Stored data entries:
_ _ _
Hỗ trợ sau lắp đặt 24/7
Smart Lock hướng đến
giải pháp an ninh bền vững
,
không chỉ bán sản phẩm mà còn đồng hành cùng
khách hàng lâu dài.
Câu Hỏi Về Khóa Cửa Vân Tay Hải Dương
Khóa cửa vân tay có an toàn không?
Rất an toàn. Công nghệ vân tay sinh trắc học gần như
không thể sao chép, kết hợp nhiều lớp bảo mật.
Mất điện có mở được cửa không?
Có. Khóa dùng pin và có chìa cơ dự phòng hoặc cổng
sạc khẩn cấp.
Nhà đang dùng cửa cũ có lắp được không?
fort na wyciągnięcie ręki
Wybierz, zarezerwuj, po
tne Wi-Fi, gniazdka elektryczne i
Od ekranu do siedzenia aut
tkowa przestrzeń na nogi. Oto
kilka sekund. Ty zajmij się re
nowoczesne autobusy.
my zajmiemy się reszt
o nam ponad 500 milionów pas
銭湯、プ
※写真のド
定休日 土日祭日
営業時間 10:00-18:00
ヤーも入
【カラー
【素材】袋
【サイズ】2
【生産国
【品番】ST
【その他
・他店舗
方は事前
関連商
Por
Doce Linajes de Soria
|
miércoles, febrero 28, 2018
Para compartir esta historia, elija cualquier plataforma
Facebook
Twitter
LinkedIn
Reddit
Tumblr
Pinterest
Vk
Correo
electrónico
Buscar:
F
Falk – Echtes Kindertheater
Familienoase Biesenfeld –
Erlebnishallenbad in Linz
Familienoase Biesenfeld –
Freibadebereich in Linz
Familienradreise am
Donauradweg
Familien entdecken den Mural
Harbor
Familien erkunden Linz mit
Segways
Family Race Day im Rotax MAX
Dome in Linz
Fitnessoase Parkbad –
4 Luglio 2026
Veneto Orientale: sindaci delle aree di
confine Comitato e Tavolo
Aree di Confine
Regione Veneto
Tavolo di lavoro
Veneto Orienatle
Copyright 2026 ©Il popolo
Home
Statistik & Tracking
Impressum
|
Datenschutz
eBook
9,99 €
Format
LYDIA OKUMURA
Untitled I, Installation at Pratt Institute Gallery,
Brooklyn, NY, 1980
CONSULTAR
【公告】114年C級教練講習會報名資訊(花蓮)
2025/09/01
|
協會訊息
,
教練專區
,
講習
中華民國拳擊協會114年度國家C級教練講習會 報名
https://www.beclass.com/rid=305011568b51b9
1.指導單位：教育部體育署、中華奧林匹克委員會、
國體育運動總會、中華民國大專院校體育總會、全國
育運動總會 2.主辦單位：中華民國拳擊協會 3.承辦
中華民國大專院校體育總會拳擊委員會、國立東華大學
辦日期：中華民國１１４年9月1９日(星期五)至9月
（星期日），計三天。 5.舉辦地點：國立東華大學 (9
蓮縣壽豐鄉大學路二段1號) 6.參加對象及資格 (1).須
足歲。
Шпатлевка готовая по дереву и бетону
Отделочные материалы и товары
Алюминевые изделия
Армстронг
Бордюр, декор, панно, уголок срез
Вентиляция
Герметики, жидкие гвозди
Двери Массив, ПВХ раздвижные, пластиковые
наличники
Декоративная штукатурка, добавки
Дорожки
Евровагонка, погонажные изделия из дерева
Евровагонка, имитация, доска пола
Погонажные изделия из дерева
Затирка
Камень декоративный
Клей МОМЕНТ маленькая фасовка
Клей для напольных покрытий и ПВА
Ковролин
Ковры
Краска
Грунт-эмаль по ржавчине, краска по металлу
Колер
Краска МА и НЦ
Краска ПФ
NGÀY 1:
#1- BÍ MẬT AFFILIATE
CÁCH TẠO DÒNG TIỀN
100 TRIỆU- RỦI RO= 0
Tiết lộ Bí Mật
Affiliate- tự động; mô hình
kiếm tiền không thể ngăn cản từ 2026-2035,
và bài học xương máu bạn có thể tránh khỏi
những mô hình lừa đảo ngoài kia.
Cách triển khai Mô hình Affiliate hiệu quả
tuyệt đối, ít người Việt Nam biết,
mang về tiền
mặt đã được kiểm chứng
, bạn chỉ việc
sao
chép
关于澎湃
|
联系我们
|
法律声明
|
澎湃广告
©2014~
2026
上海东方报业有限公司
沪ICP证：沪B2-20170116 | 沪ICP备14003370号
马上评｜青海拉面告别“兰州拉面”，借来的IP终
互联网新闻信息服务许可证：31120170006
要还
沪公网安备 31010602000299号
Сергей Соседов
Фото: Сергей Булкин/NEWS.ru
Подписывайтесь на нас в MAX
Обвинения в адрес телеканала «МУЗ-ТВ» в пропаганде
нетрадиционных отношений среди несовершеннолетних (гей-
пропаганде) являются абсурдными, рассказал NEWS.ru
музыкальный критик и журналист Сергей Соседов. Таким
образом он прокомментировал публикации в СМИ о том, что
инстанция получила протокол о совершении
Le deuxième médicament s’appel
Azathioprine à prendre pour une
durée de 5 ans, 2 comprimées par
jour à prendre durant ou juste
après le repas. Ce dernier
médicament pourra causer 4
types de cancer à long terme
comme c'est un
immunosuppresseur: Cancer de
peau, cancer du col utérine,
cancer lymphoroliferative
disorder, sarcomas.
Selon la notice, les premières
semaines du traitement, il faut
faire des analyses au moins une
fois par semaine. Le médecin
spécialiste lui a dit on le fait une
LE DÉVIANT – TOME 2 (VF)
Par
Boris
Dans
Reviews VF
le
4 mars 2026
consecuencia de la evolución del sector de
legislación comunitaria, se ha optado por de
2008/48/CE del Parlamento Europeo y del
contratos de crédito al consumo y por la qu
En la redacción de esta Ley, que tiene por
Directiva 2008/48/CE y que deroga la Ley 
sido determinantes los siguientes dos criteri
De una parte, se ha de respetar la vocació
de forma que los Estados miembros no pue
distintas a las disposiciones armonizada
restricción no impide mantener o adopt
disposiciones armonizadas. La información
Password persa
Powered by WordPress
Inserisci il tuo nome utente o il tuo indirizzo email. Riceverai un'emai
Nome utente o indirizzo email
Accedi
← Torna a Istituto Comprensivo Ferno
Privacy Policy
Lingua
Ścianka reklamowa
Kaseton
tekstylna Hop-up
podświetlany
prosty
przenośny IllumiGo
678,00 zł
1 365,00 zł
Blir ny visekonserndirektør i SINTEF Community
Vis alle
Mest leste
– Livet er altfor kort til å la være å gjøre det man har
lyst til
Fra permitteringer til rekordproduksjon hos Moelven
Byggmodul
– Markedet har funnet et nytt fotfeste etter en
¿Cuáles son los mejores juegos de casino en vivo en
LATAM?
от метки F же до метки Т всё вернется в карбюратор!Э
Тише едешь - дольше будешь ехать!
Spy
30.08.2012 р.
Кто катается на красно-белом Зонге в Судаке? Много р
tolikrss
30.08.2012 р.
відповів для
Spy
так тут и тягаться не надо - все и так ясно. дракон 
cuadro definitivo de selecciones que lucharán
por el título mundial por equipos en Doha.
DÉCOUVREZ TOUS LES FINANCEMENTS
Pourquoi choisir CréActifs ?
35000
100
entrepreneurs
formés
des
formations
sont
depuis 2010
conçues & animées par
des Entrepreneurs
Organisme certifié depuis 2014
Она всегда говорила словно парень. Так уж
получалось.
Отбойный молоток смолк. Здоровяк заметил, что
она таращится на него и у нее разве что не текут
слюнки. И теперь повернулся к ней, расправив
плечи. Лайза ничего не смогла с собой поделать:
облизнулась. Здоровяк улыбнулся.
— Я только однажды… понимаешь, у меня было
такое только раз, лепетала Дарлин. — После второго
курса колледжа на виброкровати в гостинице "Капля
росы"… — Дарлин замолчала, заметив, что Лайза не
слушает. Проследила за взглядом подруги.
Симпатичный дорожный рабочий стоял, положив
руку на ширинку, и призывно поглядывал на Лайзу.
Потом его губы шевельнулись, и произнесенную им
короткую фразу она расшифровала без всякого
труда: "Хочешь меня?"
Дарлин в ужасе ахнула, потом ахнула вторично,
_ _ _
Copy the lines above exactly. Start with the line containing "de forma que los Estados miembros no pue", end with the line containing "так тут и тягаться", and include both.

(RESPONSE)
de forma que los Estados miembros no pue
distintas a las disposiciones armonizada
restricción no impide mantener o adopt
disposiciones armonizadas. La información
Password persa
Powered by WordPress
Inserisci il tuo nome utente o il tuo indirizzo email. Riceverai un'emai
Nome utente o indirizzo email
Accedi
← Torna a Istituto Comprensivo Ferno
Privacy Policy
Lingua
Ścianka reklamowa
Kaseton
tekstylna Hop-up
podświetlany
prosty
przenośny IllumiGo
678,00 zł
1 365,00 zł
Blir ny visekonserndirektør i SINTEF Community
Vis alle
Mest leste
– Livet er altfor kort til å la være å gjøre det man har
lyst til
Fra permitteringer til rekordproduksjon hos Moelven
Byggmodul
– Markedet har funnet et nytt fotfeste etter en
¿Cuáles son los mejores juegos de casino en vivo en
LATAM?
от метки F же до метки Т всё вернется в карбюратор!Э
Тише едешь - дольше будешь ехать!
Spy
30.08.2012 р.
Кто катается на красно-белом Зонге в Судаке? Много р
tolikrss
30.08.2012 р.
відповів для
Spy
так тут и тягаться не надо - все и так ясно. дракон 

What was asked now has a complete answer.